The Centers for Medicare & Medicaid Services released two proposals last week that may change where beneficiaries receive joint replacements, and how accountable care organizations deal with the agency’s three-day stay rule waiver.
The first proposal, contained within a proposed rule concerning hospital outpatient prospective payments, would allow Medicare to cover knee replacement surgeries in outpatient facilities.
Research on conducting the procedures in outpatient settings has shown outpatients did not experience higher complication or readmission rates than inpatients, CMS said.
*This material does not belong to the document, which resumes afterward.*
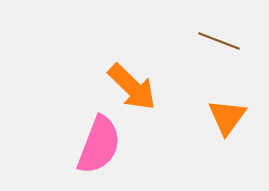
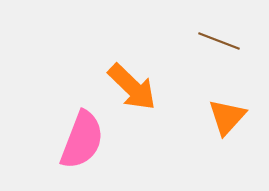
orange triangle: rotated 6 degrees clockwise
pink semicircle: moved 17 px left, 5 px up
If the rule were to be enacted, beneficiaries would still be able to undergo the procedures in an inpatient setting “based on the beneficiary’s individual clinical needs and preferences,” the agency said.
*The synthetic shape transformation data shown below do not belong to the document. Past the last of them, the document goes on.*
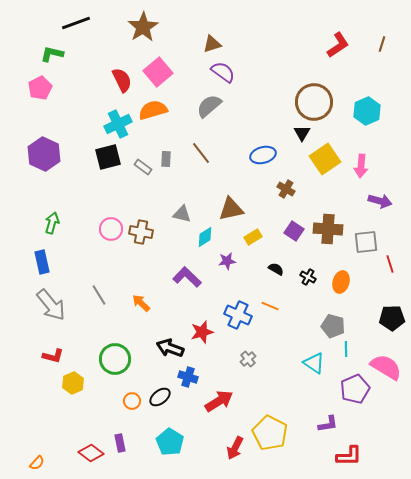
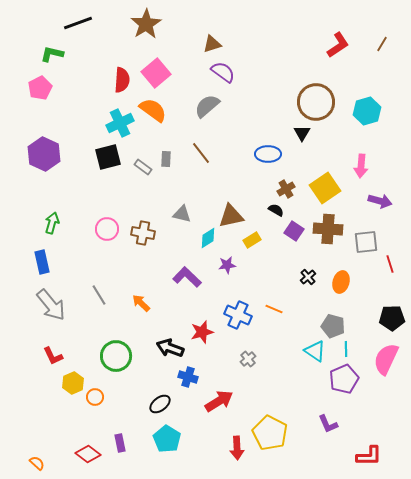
black line at (76, 23): moved 2 px right
brown star at (143, 27): moved 3 px right, 3 px up
brown line at (382, 44): rotated 14 degrees clockwise
pink square at (158, 72): moved 2 px left, 1 px down
red semicircle at (122, 80): rotated 30 degrees clockwise
brown circle at (314, 102): moved 2 px right
gray semicircle at (209, 106): moved 2 px left
orange semicircle at (153, 110): rotated 52 degrees clockwise
cyan hexagon at (367, 111): rotated 8 degrees clockwise
cyan cross at (118, 124): moved 2 px right, 1 px up
blue ellipse at (263, 155): moved 5 px right, 1 px up; rotated 15 degrees clockwise
yellow square at (325, 159): moved 29 px down
brown cross at (286, 189): rotated 30 degrees clockwise
brown triangle at (231, 209): moved 7 px down
pink circle at (111, 229): moved 4 px left
brown cross at (141, 232): moved 2 px right, 1 px down
cyan diamond at (205, 237): moved 3 px right, 1 px down
yellow rectangle at (253, 237): moved 1 px left, 3 px down
purple star at (227, 261): moved 4 px down
black semicircle at (276, 269): moved 59 px up
black cross at (308, 277): rotated 21 degrees clockwise
orange line at (270, 306): moved 4 px right, 3 px down
red L-shape at (53, 356): rotated 50 degrees clockwise
green circle at (115, 359): moved 1 px right, 3 px up
cyan triangle at (314, 363): moved 1 px right, 12 px up
pink semicircle at (386, 367): moved 8 px up; rotated 96 degrees counterclockwise
purple pentagon at (355, 389): moved 11 px left, 10 px up
black ellipse at (160, 397): moved 7 px down
orange circle at (132, 401): moved 37 px left, 4 px up
purple L-shape at (328, 424): rotated 75 degrees clockwise
cyan pentagon at (170, 442): moved 3 px left, 3 px up
red arrow at (235, 448): moved 2 px right; rotated 30 degrees counterclockwise
red diamond at (91, 453): moved 3 px left, 1 px down
red L-shape at (349, 456): moved 20 px right
orange semicircle at (37, 463): rotated 91 degrees counterclockwise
CMS also is soliciting public comment on possibly doing the same with hip replacements.
Allowing Medicare coverage of the procedures in an outpatient setting calls into question the future of CMS’ bundled payment initiatives for joint replacements, Modern Healthcare reported Friday, noting “the CMS rule appears to undermine that initiative.”
The changes would allow ACOs to apply for the SNF three-day rule waiver without having to submit documents describing any financial relationships between the organization, skilled nursing affiliates and acute care hospitals.
The proposal would still require that SNFs have three stars or more on the Five-Star Rating scale to receive patients as part of the waiver, but they would no longer have to submit documentation showing it.
The agency said its initial experiences reviewing applications to waive the rule showed those two requirements “impose an unnecessary burden on applicants, without a sufficient benefit to the administration of the Shared Savings Program to justify the burden.”
Comments on both of CMS’s proposed rules must be received by Sept. 11, 2017.